**WHAT YOU NEED TO DO**
Below are the records. Retype exactly the lines between the lines holding "Blog Fique por Dentro" and "Bartholomew McGettrick, y", inclusive.

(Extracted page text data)
┏━━
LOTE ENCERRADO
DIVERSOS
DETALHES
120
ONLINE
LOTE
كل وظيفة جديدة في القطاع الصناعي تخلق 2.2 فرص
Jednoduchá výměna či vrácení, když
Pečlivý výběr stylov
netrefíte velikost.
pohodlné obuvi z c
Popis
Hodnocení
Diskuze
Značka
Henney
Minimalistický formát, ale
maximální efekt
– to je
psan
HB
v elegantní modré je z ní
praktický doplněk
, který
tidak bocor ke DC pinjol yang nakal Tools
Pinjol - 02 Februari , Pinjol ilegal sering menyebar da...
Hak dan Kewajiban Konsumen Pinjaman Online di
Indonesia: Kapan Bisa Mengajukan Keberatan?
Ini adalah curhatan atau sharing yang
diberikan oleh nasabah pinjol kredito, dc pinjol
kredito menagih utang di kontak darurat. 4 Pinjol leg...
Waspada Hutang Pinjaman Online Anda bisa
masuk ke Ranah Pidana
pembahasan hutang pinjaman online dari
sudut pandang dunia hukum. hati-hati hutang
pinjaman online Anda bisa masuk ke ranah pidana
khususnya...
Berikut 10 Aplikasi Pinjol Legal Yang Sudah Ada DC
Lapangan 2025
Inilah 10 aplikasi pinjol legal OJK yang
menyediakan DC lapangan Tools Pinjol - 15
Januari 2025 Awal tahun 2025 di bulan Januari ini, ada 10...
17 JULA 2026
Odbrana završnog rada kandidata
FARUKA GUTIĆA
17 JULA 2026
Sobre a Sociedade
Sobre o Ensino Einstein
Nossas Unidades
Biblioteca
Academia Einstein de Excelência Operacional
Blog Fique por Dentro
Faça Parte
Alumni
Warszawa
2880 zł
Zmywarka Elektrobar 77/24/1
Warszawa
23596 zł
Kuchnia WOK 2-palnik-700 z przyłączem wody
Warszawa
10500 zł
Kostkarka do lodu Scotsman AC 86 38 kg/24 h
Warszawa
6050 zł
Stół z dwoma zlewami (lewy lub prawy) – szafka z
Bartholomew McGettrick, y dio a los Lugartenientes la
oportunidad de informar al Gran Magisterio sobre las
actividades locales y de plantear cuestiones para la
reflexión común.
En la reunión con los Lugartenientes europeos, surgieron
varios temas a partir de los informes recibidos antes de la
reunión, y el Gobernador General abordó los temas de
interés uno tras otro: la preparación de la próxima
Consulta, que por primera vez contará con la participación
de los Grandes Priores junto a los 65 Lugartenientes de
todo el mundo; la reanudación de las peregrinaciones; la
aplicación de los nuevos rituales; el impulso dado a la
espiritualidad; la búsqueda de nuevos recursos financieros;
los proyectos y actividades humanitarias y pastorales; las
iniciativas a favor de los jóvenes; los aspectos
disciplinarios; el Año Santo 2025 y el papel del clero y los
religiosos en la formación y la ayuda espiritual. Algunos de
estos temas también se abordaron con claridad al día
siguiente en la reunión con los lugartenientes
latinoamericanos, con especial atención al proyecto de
┗━━
┏━━
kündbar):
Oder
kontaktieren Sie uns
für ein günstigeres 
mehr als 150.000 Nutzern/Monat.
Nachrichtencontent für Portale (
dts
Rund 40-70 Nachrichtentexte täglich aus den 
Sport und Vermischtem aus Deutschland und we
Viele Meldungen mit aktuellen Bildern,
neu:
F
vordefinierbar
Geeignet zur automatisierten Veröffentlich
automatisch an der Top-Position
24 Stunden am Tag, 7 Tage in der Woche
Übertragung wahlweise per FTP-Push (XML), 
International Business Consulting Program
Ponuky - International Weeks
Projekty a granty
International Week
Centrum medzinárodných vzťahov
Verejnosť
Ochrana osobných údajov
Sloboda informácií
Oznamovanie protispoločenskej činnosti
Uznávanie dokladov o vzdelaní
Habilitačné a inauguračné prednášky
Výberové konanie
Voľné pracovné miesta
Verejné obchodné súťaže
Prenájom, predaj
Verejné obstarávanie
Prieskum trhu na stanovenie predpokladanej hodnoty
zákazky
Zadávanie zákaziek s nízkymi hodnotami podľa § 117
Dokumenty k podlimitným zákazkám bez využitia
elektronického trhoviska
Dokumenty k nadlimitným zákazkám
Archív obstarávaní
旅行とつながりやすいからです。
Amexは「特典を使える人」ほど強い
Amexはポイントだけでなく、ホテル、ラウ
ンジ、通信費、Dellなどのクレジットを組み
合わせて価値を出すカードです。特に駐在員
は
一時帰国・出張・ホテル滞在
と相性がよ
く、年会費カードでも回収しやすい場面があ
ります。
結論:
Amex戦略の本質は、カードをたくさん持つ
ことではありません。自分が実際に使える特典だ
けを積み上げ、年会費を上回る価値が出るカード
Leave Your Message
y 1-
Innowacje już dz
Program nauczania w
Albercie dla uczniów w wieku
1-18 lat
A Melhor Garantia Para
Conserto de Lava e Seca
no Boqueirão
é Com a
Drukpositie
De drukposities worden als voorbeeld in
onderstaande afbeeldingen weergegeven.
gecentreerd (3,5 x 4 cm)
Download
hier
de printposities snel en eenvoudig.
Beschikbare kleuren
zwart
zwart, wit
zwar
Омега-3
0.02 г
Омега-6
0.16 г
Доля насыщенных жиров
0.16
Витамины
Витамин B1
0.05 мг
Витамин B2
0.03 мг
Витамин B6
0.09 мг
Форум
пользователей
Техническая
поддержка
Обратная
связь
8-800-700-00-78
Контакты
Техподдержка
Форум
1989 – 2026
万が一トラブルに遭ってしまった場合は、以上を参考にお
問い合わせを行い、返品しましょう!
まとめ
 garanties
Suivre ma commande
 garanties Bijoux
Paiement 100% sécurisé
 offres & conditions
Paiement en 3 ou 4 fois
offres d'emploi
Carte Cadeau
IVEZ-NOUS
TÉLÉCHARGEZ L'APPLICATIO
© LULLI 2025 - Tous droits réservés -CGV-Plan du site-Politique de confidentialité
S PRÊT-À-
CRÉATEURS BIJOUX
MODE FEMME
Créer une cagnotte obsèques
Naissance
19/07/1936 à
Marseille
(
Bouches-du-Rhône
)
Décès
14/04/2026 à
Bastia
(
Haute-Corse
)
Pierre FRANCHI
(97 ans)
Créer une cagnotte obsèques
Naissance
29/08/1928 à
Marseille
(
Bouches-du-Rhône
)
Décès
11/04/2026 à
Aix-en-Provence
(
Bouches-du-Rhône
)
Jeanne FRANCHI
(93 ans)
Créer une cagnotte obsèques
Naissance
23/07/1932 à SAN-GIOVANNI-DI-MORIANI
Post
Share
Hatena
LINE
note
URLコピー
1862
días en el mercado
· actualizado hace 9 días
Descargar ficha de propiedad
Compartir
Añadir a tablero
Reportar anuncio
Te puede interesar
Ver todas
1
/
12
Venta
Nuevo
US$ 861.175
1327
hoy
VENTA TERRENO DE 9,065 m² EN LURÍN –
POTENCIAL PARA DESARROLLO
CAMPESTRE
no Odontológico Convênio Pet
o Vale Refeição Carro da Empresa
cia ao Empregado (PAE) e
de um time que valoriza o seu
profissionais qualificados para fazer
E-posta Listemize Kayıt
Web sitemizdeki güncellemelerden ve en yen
┗━━
┏━━
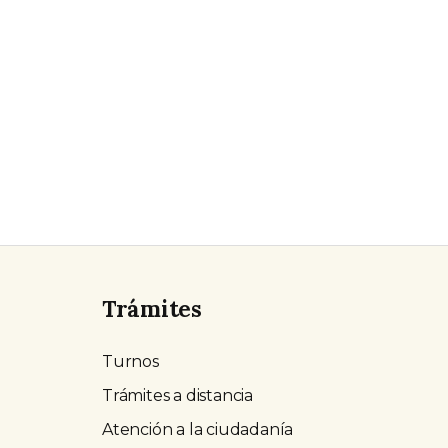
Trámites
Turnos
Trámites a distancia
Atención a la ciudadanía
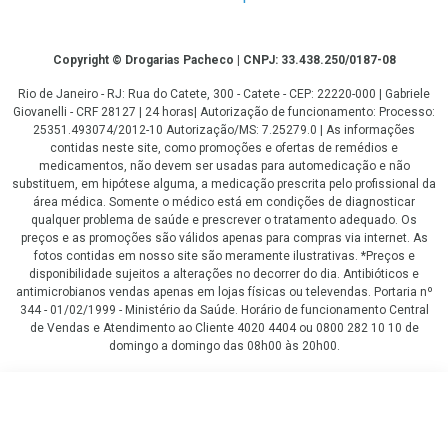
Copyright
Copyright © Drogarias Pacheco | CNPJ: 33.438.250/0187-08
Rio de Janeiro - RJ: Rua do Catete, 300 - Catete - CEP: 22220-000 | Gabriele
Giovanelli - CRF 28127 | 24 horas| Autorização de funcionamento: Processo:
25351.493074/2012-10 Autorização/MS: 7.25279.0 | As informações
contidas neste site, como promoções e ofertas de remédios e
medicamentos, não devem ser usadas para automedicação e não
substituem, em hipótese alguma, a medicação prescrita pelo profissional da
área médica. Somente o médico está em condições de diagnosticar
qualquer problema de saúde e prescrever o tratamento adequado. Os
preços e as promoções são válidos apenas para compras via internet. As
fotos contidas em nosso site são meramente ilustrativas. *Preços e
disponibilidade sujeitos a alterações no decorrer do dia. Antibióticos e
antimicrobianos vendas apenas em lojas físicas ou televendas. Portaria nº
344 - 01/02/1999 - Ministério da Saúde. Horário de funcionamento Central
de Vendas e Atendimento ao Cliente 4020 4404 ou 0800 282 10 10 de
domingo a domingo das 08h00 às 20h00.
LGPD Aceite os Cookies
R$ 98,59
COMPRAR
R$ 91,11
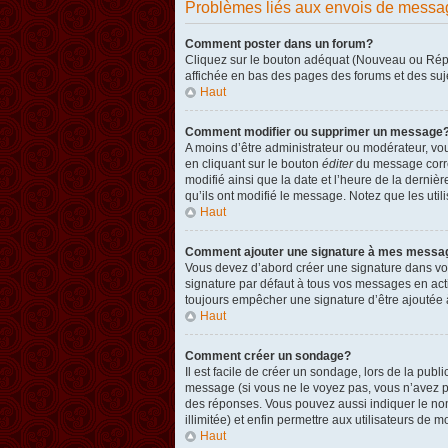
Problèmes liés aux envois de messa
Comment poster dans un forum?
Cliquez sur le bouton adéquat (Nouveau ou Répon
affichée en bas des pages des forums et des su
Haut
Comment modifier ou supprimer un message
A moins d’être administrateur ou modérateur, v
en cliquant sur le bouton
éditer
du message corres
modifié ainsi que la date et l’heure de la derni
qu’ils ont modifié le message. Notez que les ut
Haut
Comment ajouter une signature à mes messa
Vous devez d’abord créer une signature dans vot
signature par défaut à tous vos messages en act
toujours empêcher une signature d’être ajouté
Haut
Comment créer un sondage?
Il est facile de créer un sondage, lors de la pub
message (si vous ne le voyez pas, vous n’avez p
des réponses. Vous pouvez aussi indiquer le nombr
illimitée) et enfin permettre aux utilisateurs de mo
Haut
┗━━
**ANSWER SPACE**
Blog Fique por Dentro
Faça Parte
Alumni
Warszawa
2880 zł
Zmywarka Elektrobar 77/24/1
Warszawa
23596 zł
Kuchnia WOK 2-palnik-700 z przyłączem wody
Warszawa
10500 zł
Kostkarka do lodu Scotsman AC 86 38 kg/24 h
Warszawa
6050 zł
Stół z dwoma zlewami (lewy lub prawy) – szafka z
Bartholomew McGettrick, y dio a los Lugartenientes la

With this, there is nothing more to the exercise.